Sisi gelap lain dari ajaran Buddha adalah keputusasaan (rasa pesimis). “Nirwana” yang dijanjikan untuk pemeluknya tidak lebih dari pemutusan gila atas seluruh hubungan dengan kehidupan dengan pemikiran menyedihkan yang membawa pandangan suram tentang dunia. The Catholic Encyclopedia (Ensiklopedia Katolik) menggambarkan sisi gelap ajaran Buddha ini dengan:
Kerusakan parah lain ajaran Buddha adalah rasa pesimisnya yang keliru. Pikiran yang kuat dan sehat memberontak melawan pandangan suram bahwa hidup ini tidak layak dijalani, bahwa setiap bentuk keberadaan kesadaran adalah kejahatan. Pendirian ajaran Buddha ini ditentang oleh suara alam dengan keras yang menyuarakan harapan dan suka cita. Ini adalah protes melawan alam karena memiliki kesempurnaan hidup yang masuk akal. Ambisi tertinggi ajaran Buddha adalah menghancurkan kesempurnaan itu dengan membawa seluruh makhluk hidup menuju keteduhan Nirwana tak sadar. Ajaran Buddha oleh karenanya bersalah karena kejahatan besar melawan alam, sehingga menyebabkan ketidakadilan pada pribadi-pribadi. Semua nafsu yang sah harus ditekan. Kedamaian tak berdosa dikutuk. Penciptaan musik dilarang. Penelitian ilmu alam diabaikan. Perkembangan pikiran dibatasi hanya untuk mengingat kitab-kitab Buddha dan mempelajari metafisika Buddha, yang nilainya sangat kecil. Cita-cita Buddha di dunia adalah pengabaian yang kaku dalam segala hal.3
Islam tidak membuat pengikutnya acuh tak acuh; sebaliknya, Islam menghimbau mereka pada semangat, aktivitas, dan kebahagiaan. Semua orang yang menganut ajaran Islam sangat tanggap pada apa yang terjadi di sekeliling mereka. Mereka tidak memandang dunia seperti ajaran Buddha, sebagai kekacauan yang menipu mata, melainkan tempat ujian, sebuah ajang tempat mereka mengamalkan ajaran akhlak tinggi Al-Qur'an.  Oleh karena itu, sejarah Islam penuh dengan para pemimpin yang adil dan berhasil yang memastikan kehidupan yang nyaman dan bahagia untuk rakyatnya. Dan bertentangan tajam dengan hal ini, ajaran Buddha hanya menghasilkan pengikut yang menyedihkan yang membuat dirinya sendiri menderita, menyeret diri mereka sendiri dan orang lain pada kemandekan dan kemiskinan, dengan satu-satunya pemecahan untuk masalah yang mereka hadapi ialah mengorbankan diri sendiri. Inilah salah satu tipu daya terbesar yang dimainkan setan atas manusia.

Sebuah Agama Kafir
Ajaran Buddha adalah agama kafir, karena menyembah berhala. Bisa dikatakan bahwa ajaran Buddha dewasa ini telah terbagi atas kelompok-kelompok berbeda, dan malah ibadah-ibadah sang Buddha itu sendiri hanya ditemukan pada beberapa di antaranya. Namun, bahkan menerima ajaran Buddha sebagai pedoman sempurna (sebuah kekeliruan yang dialami seluruh aliran Buddha) pun merupakan petunjuk bahwa agama ini memandang Buddha sebagai tuhan.

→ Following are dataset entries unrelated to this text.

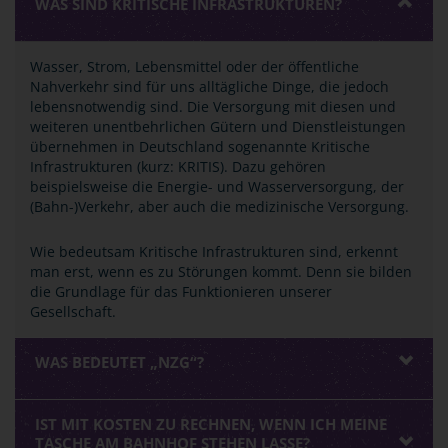
WAS SIND KRITISCHE INFRASTRUKTUREN?
Wasser, Strom, Lebensmittel oder der öffentliche
Nahverkehr sind für uns alltägliche Dinge, die jedoch
lebensnotwendig sind. Die Versorgung mit diesen und
weiteren unentbehrlichen Gütern und Dienstleistungen
übernehmen in Deutschland sogenannte Kritische
Infrastrukturen (kurz: KRITIS). Dazu gehören
beispielsweise die Energie- und Wasserversorgung, der
(Bahn-)Verkehr, aber auch die medizinische Versorgung.
Wie bedeutsam Kritische Infrastrukturen sind, erkennt
man erst, wenn es zu Störungen kommt. Denn sie bilden
die Grundlage für das Funktionieren unserer
Gesellschaft.
WAS BEDEUTET „NZG“?
IST MIT KOSTEN ZU RECHNEN, WENN ICH MEINE
TASCHE AM BAHNHOF STEHEN LASSE?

Menurut sumber-sumber sejarah, para biksu Buddha mulai menyembah Buddha segera setelah kematiannya. Patung-patung dirinya didirikan di setiap tempat, dan keyakinan sesat mendapatkan kekuatan bahwa Nirwana akan benar-benar terwujud dalam dirinya dan terwujud dalam patung-patungnya. Rasa hormat berlebihan para biksu Buddha kepada sang Buddha kemudian menjadi ibadah sesungguhnya. Saat ini, patung-patung raksasa menghiasi setiap negara tempat ajaran Buddha dijadikan agama utama. Di banyak negara dari Asia hingga Amerika Anda bisa melihat patung-patung dan kuil dengan mata Buddha dilukiskan di sana, lagi-lagi menunjukkan pesan bahwa Buddha melihat segalanya dan melihat manusia terus menerus, dan bahwa mereka harus mengingatnya setiap saat dalam kehidupan mereka. Jelas, merupakan keyakinan yang sepenuhnya tak berdasar bahwa seseorang yang telah mati ribuan tahun yang lalu masih bisa melihat orang-orang yang percaya padanya, melindungi mereka, dan mendengarkan doa-doa mereka. Keyakinan dasar yang tidak mampu direnungkan oleh pemeluk ajaran Buddha adalah bahwa Allah, Tuhan seluruh dunia, yang meliputi segala sesuatu dan mengetahui rahasia paling tersembunyi dari segala sesuatu, telah menciptakan sang Buddha, seperti halnya seluruh manusia.

Keyakinan pada Karma
Ajaran karma menganggap bahwa segala hal yang dikerjakan manusia akan membawa dampak bagi dirinya cepat atau lambat, dan akan mempunyai dampak atas apa yang disebut sebagai kehidupan selanjutnya. Menurut keyakinan ini, manusia akan terus terlahir kembali ke dunia ini, di mana mereka harus menanggung akibatnya dalam kehidupan berikutnya atas apa yang telah mereka lakukan di masa lalu. Ajaran Buddha mengingkari adanya Tuhan dan yakin bahwa karma adalah kekuatan tersendiri yang mengatur segala sesuatu.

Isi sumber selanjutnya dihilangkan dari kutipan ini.